Work request: List every line below containing "récipient".

[Items from a data source]
=-=-=-=-=

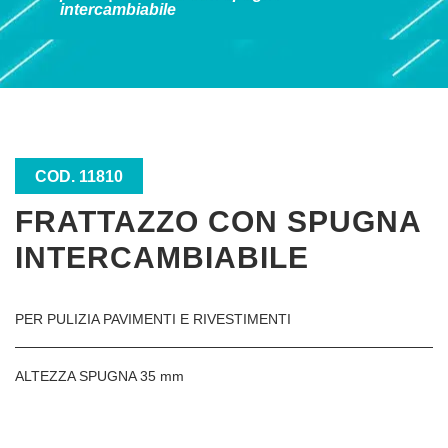
intercambiabile
COD. 11810
FRATTAZZO CON SPUGNA
INTERCAMBIABILE
PER PULIZIA PAVIMENTI E RIVESTIMENTI
ALTEZZA SPUGNA 35 mm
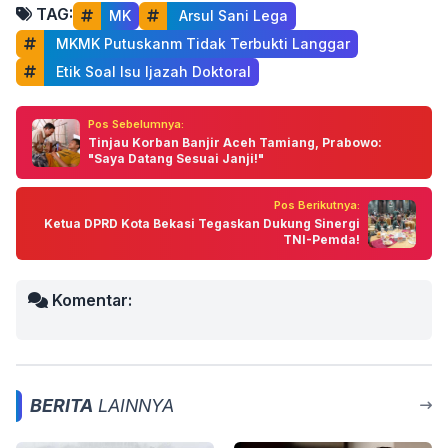
TAG:
MK
 Arsul Sani Lega
 MKMK Putuskanm Tidak Terbukti Langgar
 Etik Soal Isu Ijazah Doktoral
Pos Sebelumnya:
Tinjau Korban Banjir Aceh Tamiang, Prabowo:
"Saya Datang Sesuai Janji!"
Pos Berikutnya:
Ketua DPRD Kota Bekasi Tegaskan Dukung Sinergi
TNI-Pemda!
Komentar:
BERITA
LAINNYA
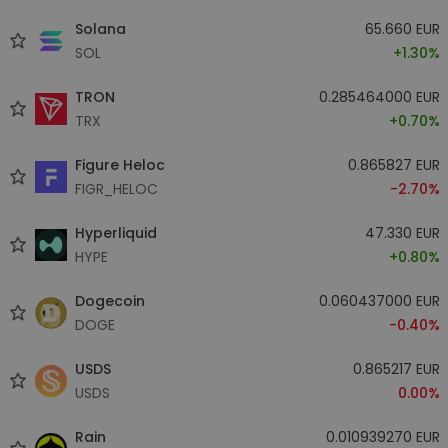
Solana
65.660 EUR
SOL
+1.30%
TRON
0.285464000 EUR
TRX
+0.70%
Figure Heloc
0.865827 EUR
FIGR_HELOC
-2.70%
Hyperliquid
47.330 EUR
HYPE
+0.80%
Dogecoin
0.060437000 EUR
DOGE
-0.40%
USDS
0.865217 EUR
USDS
0.00%
Rain
0.010939270 EUR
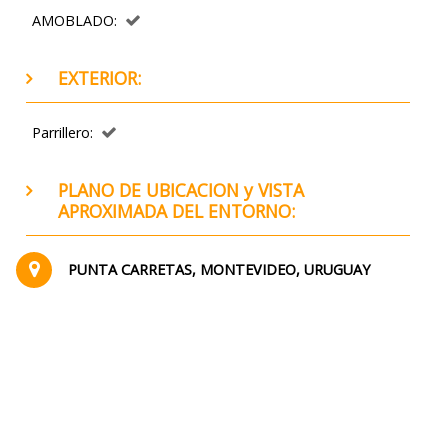
AMOBLADO:
EXTERIOR:
Parrillero:
PLANO DE UBICACION y VISTA
APROXIMADA DEL ENTORNO:
PUNTA CARRETAS, MONTEVIDEO, URUGUAY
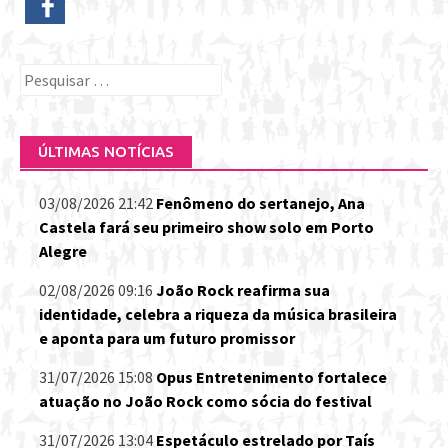
Pesquisar
por:
ÚLTIMAS NOTÍCIAS
03/08/2026 21:42
Fenômeno do sertanejo, Ana
Castela fará seu primeiro show solo em Porto
Alegre
02/08/2026 09:16
João Rock reafirma sua
identidade, celebra a riqueza da música brasileira
e aponta para um futuro promissor
31/07/2026 15:08
Opus Entretenimento fortalece
atuação no João Rock como sócia do festival
31/07/2026 13:04
Espetáculo estrelado por Taís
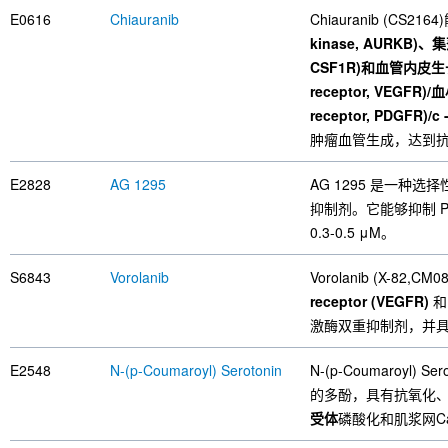
E0616
Chiauranib
Chiauranib (C
kinase, AURKB)、集落
CSF1R)和血管内皮生长因子受
receptor, VEGFR)
receptor, PDGFR)/c -
肿瘤血管生成，达到
E2828
AG 1295
AG 1295 是一种选
抑制剂。它能够抑制 P
0.3-0.5 μM。
S6843
Vorolanib
Vorolanib (X-82,
receptor (VEGFR)
激酶双重抑制剂，并
E2548
N-(p-Coumaroyl) Serotonin
N-(p-Coumaroyl) 
的多酚，具有抗氧化、
受体
磷酸化和肌浆网C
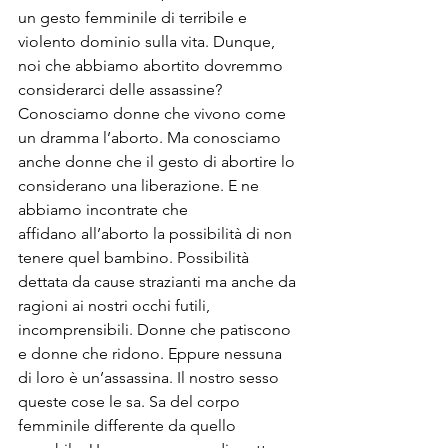
un gesto femminile di terribile e 
violento dominio sulla vita. Dunque, 
noi che abbiamo abortito dovremmo 
considerarci delle assassine?
Conosciamo donne che vivono come 
un dramma l’aborto. Ma conosciamo 
anche donne che il gesto di abortire lo 
considerano una liberazione. E ne 
abbiamo incontrate che 
affidano all’aborto la possibilità di non 
tenere quel bambino. Possibilità 
dettata da cause strazianti ma anche da 
ragioni ai nostri occhi futili, 
incomprensibili. Donne che patiscono 
e donne che ridono. Eppure nessuna 
di loro è un’assassina. Il nostro sesso 
queste cose le sa. Sa del corpo 
femminile differente da quello 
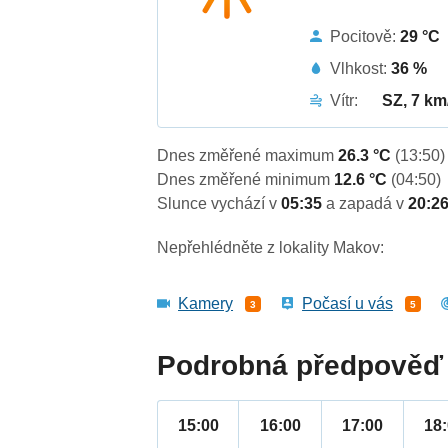
Pocitově:
29 °C
Vlhkost:
36 %
Vítr:
SZ, 7 km
Dnes změřené maximum
26.3 °C
(13:50)
Dnes změřené minimum
12.6 °C
(04:50)
Slunce vychází v
05:35
a zapadá v
20:2
Nepřehlédněte z lokality Makov:
Kamery
Počasí u vás
3
5
Podrobná předpověď 
15:00
16:00
17:00
18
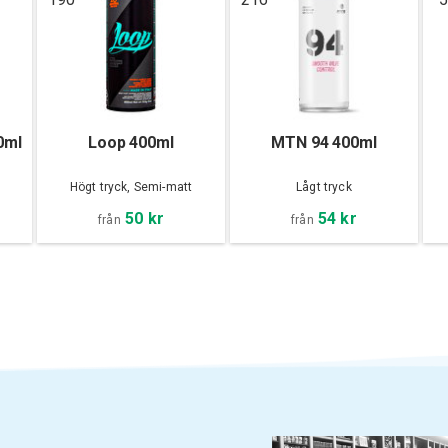
0ml
Loop 400ml
MTN 94 400ml
Högt tryck, Semi-matt
Lågt tryck
50 kr
54 kr
från
från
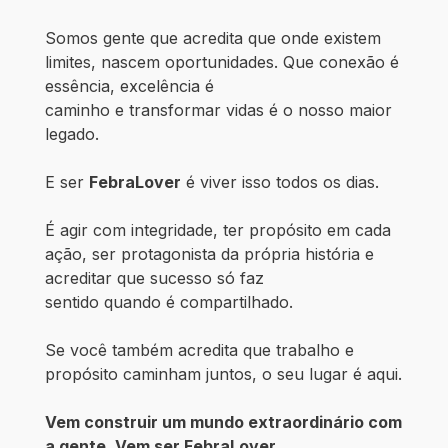
Somos gente que acredita que onde existem
limites, nascem oportunidades. Que conexão é
essência, excelência é
caminho e transformar vidas é o nosso maior
legado.
E ser
FebraLover
é viver isso todos os dias.
É agir com integridade, ter propósito em cada
ação, ser protagonista da própria história e
acreditar que sucesso só faz
sentido quando é compartilhado.
Se você também acredita que trabalho e
propósito caminham juntos, o seu lugar é aqui.
Vem construir um mundo extraordinário com
a gente. Vem ser FebraLover.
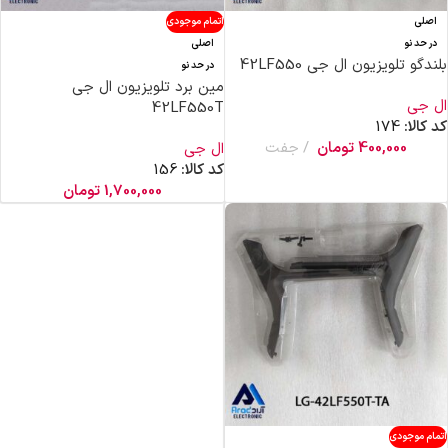
اصلی
اتمام موجودی
در حد نو
اصلی
بلندگو تلویزیون ال جی 42LF550
در حد نو
مین برد تلویزیون ال جی
ال جی
42LF550T
کد کالا:
174
400,000
تومان
جفت
ال جی
کد کالا:
156
1,700,000
تومان
اتمام موجودی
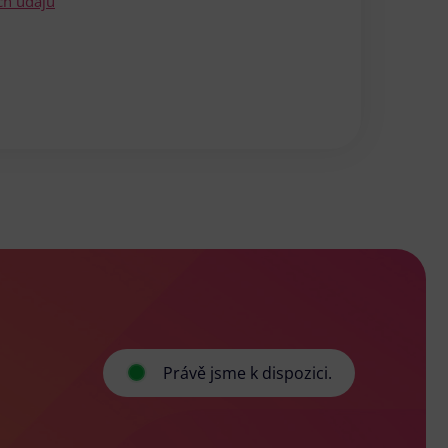
ch údajů
Právě jsme k dispozici.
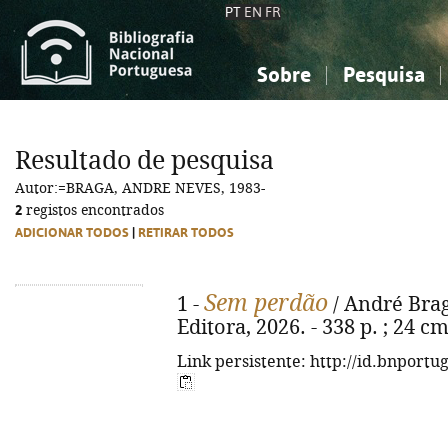
PT
EN
FR
Sobre
Pesquisa
Sobre a Bibliografia Nacional
Simples
Conhecimento, Informação...
Conhecimento, Informação...
Combinada
A
Resultado de pesquisa
Ciências sociais...
Ciências sociais...
Autor:=BRAGA, ANDRE NEVES, 1983-
Arte, desporto...
Arte, desporto...
2
registos encontrados
ADICIONAR TODOS
|
RETIRAR TODOS
Sem perdão
1 -
/ André Braga
Editora, 2026. - 338 p. ; 24 c
Link persistente: http://id.bnportu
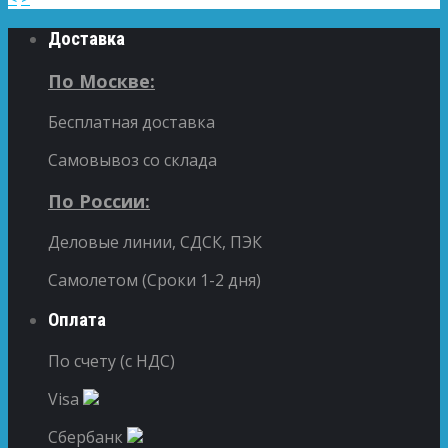
Доставка
По Москве:
Бесплатная доставка
Самовывоз со склада
По России:
Деловые линии, СДСК, ПЭК
Самолетом (Сроки 1-2 дня)
Оплата
По счету (с НДС)
Visa
Сбербанк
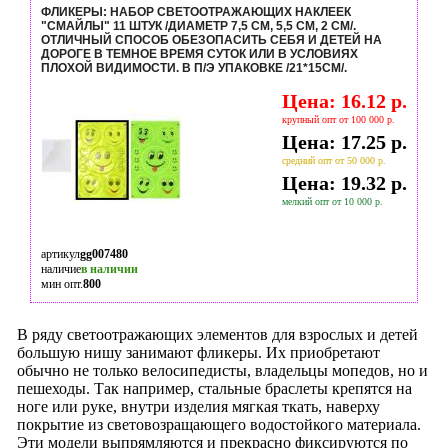
ФЛИКЕРЫ: НАБОР СВЕТООТРАЖАЮЩИХ НАКЛЕЕК
"СМАЙЛЫ" 11 ШТУК /ДИАМЕТР 7,5 СМ, 5,5 СМ, 2 СМ/.
ОТЛИЧНЫЙ СПОСОБ ОБЕЗОПАСИТЬ СЕБЯ И ДЕТЕЙ НА
ДОРОГЕ В ТЕМНОЕ ВРЕМЯ СУТОК ИЛИ В УСЛОВИЯХ
ПЛОХОЙ ВИДИМОСТИ. В П/Э УПАКОВКЕ /21*15СМ/.
Цена: 16.12 р.
крупный опт от 100 000 р.
Цена: 17.25 р.
средний опт от 50 000 р.
Цена: 19.32 р.
мелкий опт от 10 000 р.
артикул
gg007480
наличие
в наличии
мин опт.
800
В ряду светоотражающих элементов для взрослых и детей
большую нишу занимают фликеры. Их приобретают
обычно не только велосипедисты, владельцы мопедов, но и
пешеходы. Так например, стальные браслеты крепятся на
ноге или руке, внутри изделия мягкая ткать, наверху
покрытие из световозращающего водостойкого материала.
Эти модели выпрямляются и прекрасно фиксируются по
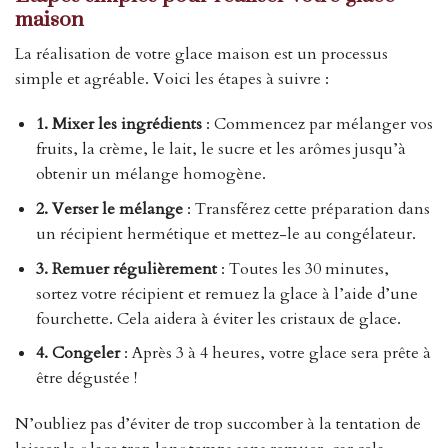
maison
La réalisation de votre glace maison est un processus
simple et agréable. Voici les étapes à suivre :
1. Mixer les ingrédients
: Commencez par mélanger vos
fruits, la crème, le lait, le sucre et les arômes jusqu’à
obtenir un mélange homogène.
2. Verser le mélange
: Transférez cette préparation dans
un récipient hermétique et mettez-le au congélateur.
3. Remuer régulièrement
: Toutes les 30 minutes,
sortez votre récipient et remuez la glace à l’aide d’une
fourchette. Cela aidera à éviter les cristaux de glace.
4. Congeler
: Après 3 à 4 heures, votre glace sera prête à
être dégustée !
N’oubliez pas d’éviter de trop succomber à la tentation de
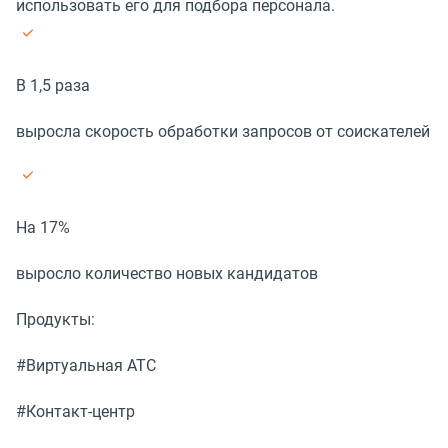
использовать его для подбора персонала.
В 1,5 раза
выросла скорость обработки запросов от соискателей
На 17%
выросло количество новых кандидатов
Продукты:
#Виртуальная АТС
#Контакт-центр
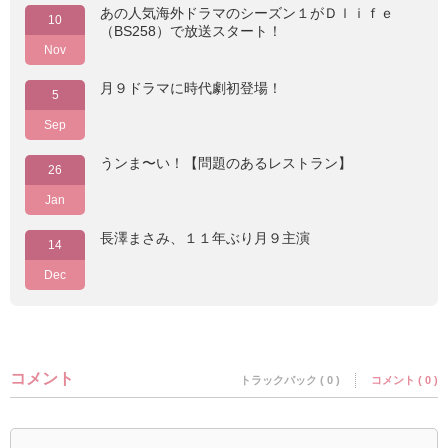
あの人気海外ドラマのシーズン１がＤｌｉｆｅ
10
（BS258）で放送スタート！
Nov
月９ドラマに時代劇初登場！
5
Sep
うンま〜い！【問題のあるレストラン】
26
Jan
長澤まさみ、１１年ぶり月９主演
14
Dec
コメント
トラックバック ( 0 )
コメント ( 0 )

=-=-=-=-=

Task output:
un récipient hermétique et mettez-le au congélateur.
sortez votre récipient et remuez la glace à l’aide d’une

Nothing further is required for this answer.